ACTIVITY = Whenever a line below includes the string "article", show it.

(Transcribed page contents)
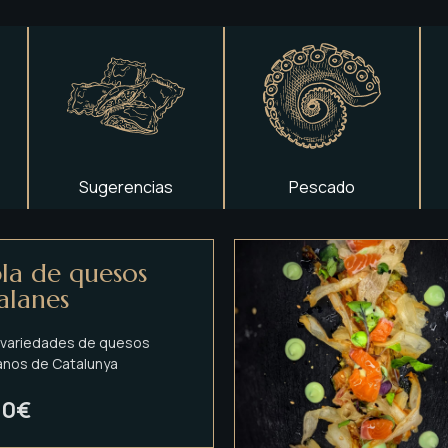
Sugerencias
Pescado
la de quesos
alanes
 variedades de quesos
anos de Catalunya
80€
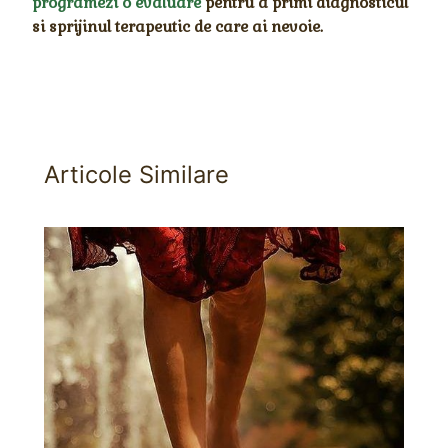
programezi o evaluare
pentru a primi diagnosticul
si sprijinul terapeutic de care ai nevoie.
Articole Similare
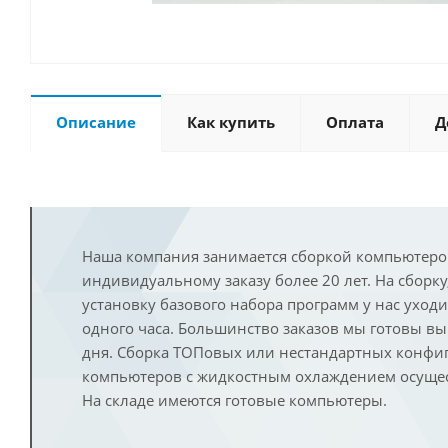
Описание
Как купить
Оплата
Д
Наша компания занимается сборкой компьютеро
индивидуальному заказу более 20 лет. На сборку
установку базового набора программ у нас уход
одного часа. Большинство заказов мы готовы в
дня. Сборка ТОПовых или нестандартных конфи
компьютеров с жидкостным охлаждением осущест
На складе имеются готовые компьютеры.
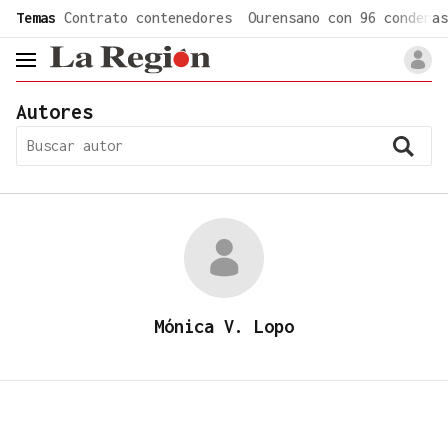
common.go-to-content
Temas
Contrato contenedores
Ourensano con 96 condenas
header.menu.open
Autores
Mónica V. Lopo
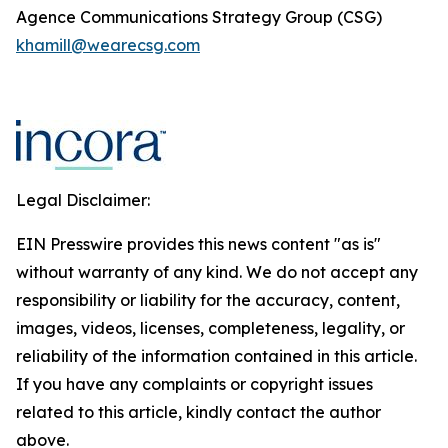
Agence Communications Strategy Group (CSG)
khamill@wearecsg.com
Legal Disclaimer:
EIN Presswire provides this news content "as is"
without warranty of any kind. We do not accept any
responsibility or liability for the accuracy, content,
images, videos, licenses, completeness, legality, or
reliability of the information contained in this article.
If you have any complaints or copyright issues
related to this article, kindly contact the author
above.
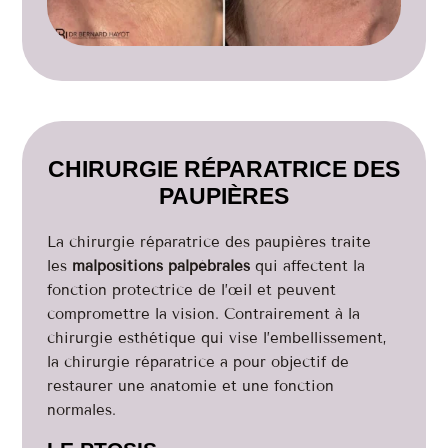
CHIRURGIE RÉPARATRICE DES
PAUPIÈRES
La chirurgie réparatrice des paupières traite
les
malpositions palpébrales
qui affectent la
fonction protectrice de l’œil et peuvent
compromettre la vision. Contrairement à la
chirurgie esthétique qui vise l’embellissement,
la chirurgie réparatrice a pour objectif de
restaurer une anatomie et une fonction
normales.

WRITTEN ANSWER =
reliability of the information contained in this article.
related to this article, kindly contact the author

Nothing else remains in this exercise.